Kernel extension is still being used on macOS 10.15 (Catalina). Starting with macOS 11 (Big Sur), Microsoft Defender for Endpoint has been fully migrated from kernel extension to system extensions.
Guidance for how to configure the product in enterprise environments is available in Set preferences for Microsoft Defender for Endpoint on Mac. How to configure Microsoft Defender for Endpoint on Mac To learn more, see Deploy updates for Microsoft Defender for Endpoint on Mac.
To update Microsoft Defender for Endpoint on Mac, a program named Microsoft AutoUpdate (MAU) is used.
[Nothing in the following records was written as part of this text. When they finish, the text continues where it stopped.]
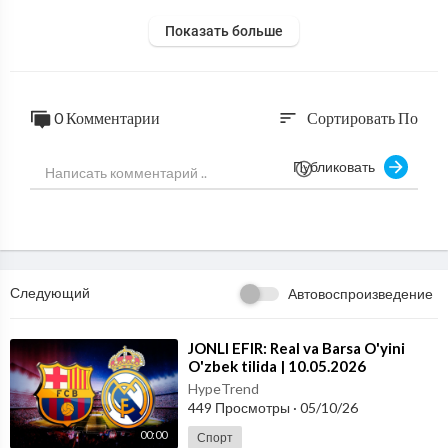
Показать больше
0 Комментарии
Сортировать По
sort
Публиковать
Следующий
Автовоспроизведение
⁣JONLI EFIR: Real va Barsa O'yini
O'zbek tilida | 10.05.2026
HypeTrend
449 Просмотры
·
05/10/26
00:00
Спорт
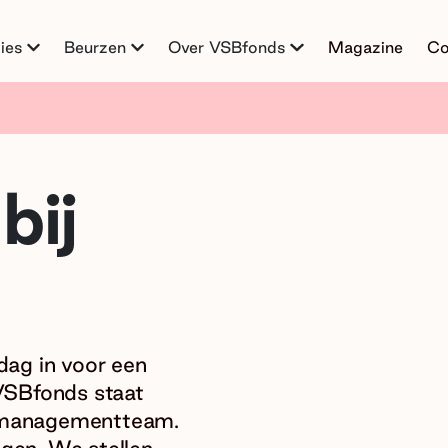
ies
Beurzen
Over VSBfonds
Magazine
Co
bij
ag in voor een
VSBfonds staat
et managementteam.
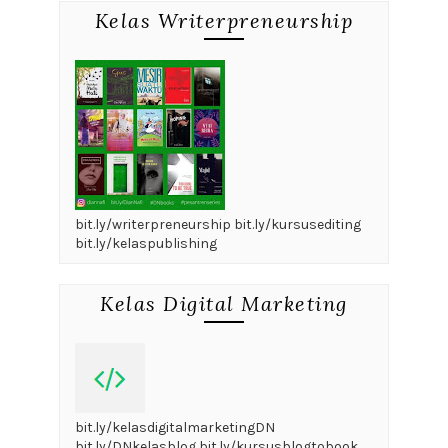
Kelas Writerpreneurship
bit.ly/writerpreneurship bit.ly/kursusediting
bit.ly/kelaspublishing
Kelas Digital Marketing
bit.ly/kelasdigitalmarketingDN
bit.ly/DNkelasblog bit.ly/kursusblogtobook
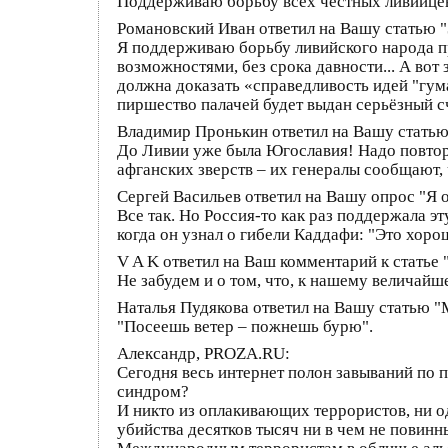
Поддерживаю борьбу всех честных ливийце
Романовский Иван ответил на Вашу статью "
Я поддерживаю борьбу ливийского народа 
возможностями, без срока давности... А вот
должна доказать «справедливость идей "гума
пиршество палачей будет выдан серьёзный сч
Владимир Пронькин ответил на Вашу стать
До Ливии уже была Югославия! Надо повторят
афганских зверств – их генералы сообщают, 
Сергей Васильев ответил на Вашу опрос "Я
Все так. Но Россия-то как раз поддержала э
когда он узнал о гибели Каддафи: "Это хорош
V A K ответил на Ваш комментарий к статье
Не забудем и о том, что, к нашему величайш
Наталья Пудякова ответил на Вашу статью "
"Посеешь ветер – пожнешь бурю".
Александр, PROZA.RU:
Сегодня весь интернет полон завываний по п
синдром?
И никто из оплакивающих террористов, ни о
убийства десятков тысяч ни в чем не повинн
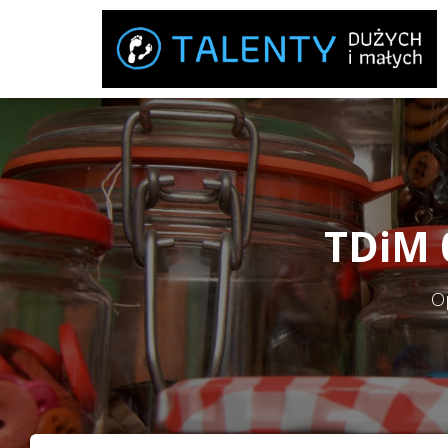
TDiM 0
O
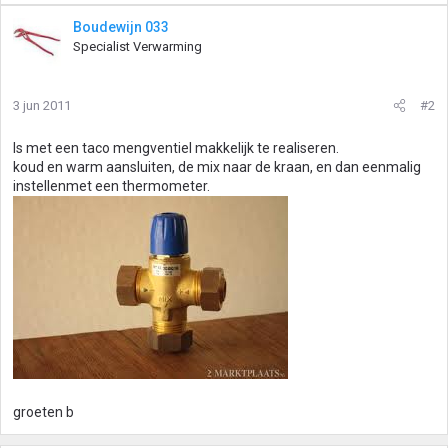
Boudewijn 033
Specialist Verwarming
3 jun 2011
#2
Is met een taco mengventiel makkelijk te realiseren.
koud en warm aansluiten, de mix naar de kraan, en dan eenmalig
instellenmet een thermometer.
groeten b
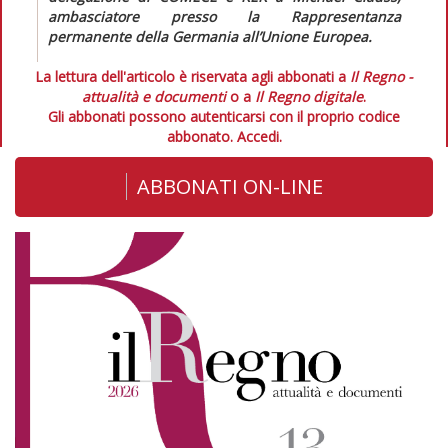
ambasciatore presso la Rappresentanza
permanente della Germania all’Unione Europea.
La lettura dell'articolo è riservata agli abbonati a
Il Regno -
attualità e documenti
o a
Il Regno digitale
.
Gli abbonati possono autenticarsi con il proprio codice
abbonato.
Accedi.
ABBONATI ON-LINE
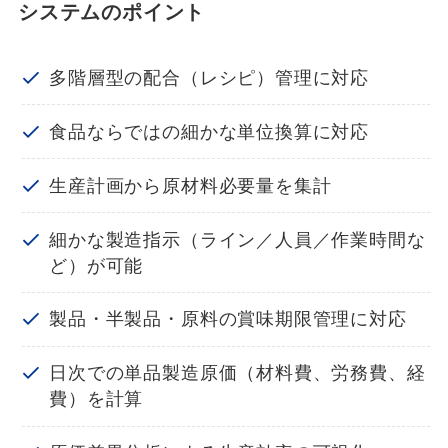
システムのポイント
多階層型の配合（レシピ）管理に対応
食品ならではの細かな単位換算に対応
生産計画から原材料必要量を集計
細かな製造指示（ライン／人員／作業時間な
ど）が可能
製品・半製品・原料の賞味期限管理に対応
日次での単品製造原価（材料費、労務費、経
費）を計算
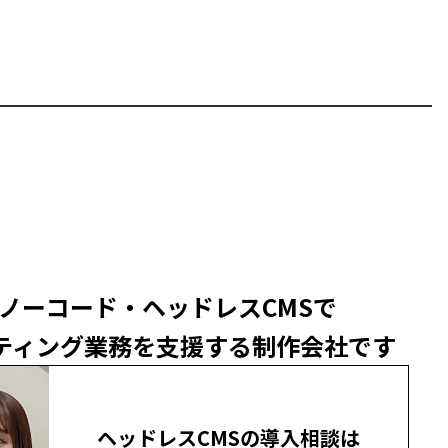
ノーコード・ヘッドレスCMSで
ティング業務を支援する制作会社です
ヘッドレスCMSの導入相談は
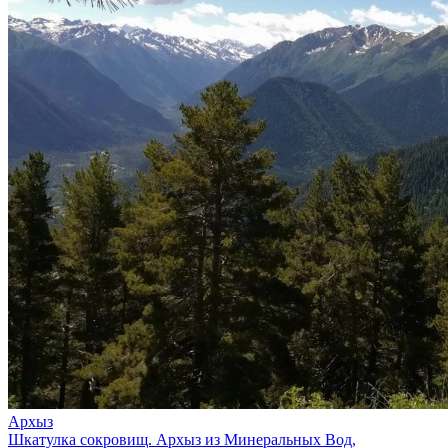
Архыз
Шкатулка сокровищ. Архыз из Минеральных Вод,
Microsoft regularly publishes software updates to improve performance, security, and to deliver new features. How to update Microsoft Defender for Endpoint on Mac Once Microsoft Defender for Endpoint is installed, connectivity can be validated by running the following command in Terminal: mdatp connectivity test SIP is a built-in macOS security feature that prevents low-level tampering with the OS, and is enabled by default. We recommend that you keep System Integrity Protection (SIP) enabled on client devices. If a proxy or firewall is blocking anonymous traffic, make sure that anonymous traffic is permitted in the previously listed URLs.
When purchased via a CSP, it does not require Microsoft Volume Licensing offers listed. Microsoft Defender for Endpoint is also available for purchase from a Cloud Solution Provider (CSP). Microsoft Defender for Endpoint on Mac requires one of the following Microsoft Volume Licensing offers:Įligible licensed users may use Microsoft Defender for Endpoint on up to five concurrent devices. Support for macOS devices with M1 chip-based processors has been officially supported since version 101.40.84 of the agent.Īfter you've enabled the service, you may need to configure your network or firewall to allow outbound connections between it and your endpoints.
There are several methods and deployment tools that you can use to install and configure Defender for Endpoint on Mac.